Dataset entries:
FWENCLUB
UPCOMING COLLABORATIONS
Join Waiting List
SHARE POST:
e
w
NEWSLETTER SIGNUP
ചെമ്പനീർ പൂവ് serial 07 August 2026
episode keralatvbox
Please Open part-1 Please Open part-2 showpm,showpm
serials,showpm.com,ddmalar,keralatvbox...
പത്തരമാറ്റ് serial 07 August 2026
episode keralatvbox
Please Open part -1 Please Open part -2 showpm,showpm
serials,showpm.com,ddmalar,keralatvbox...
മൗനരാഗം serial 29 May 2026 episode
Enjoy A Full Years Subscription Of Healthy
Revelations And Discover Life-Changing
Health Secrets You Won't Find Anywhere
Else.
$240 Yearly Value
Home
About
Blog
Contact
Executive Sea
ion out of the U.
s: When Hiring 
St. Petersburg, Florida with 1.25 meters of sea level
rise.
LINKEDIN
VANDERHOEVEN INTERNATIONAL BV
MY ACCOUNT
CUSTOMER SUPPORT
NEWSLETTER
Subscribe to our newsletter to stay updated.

▶ **WHAT IS NEEDED**:
Pick each line holding "part" out of the entries above and return it.

▶ **YOUR RESPONSE**:
Please Open part-1 Please Open part-2 showpm,showpm
Please Open part -1 Please Open part -2 showpm,showpm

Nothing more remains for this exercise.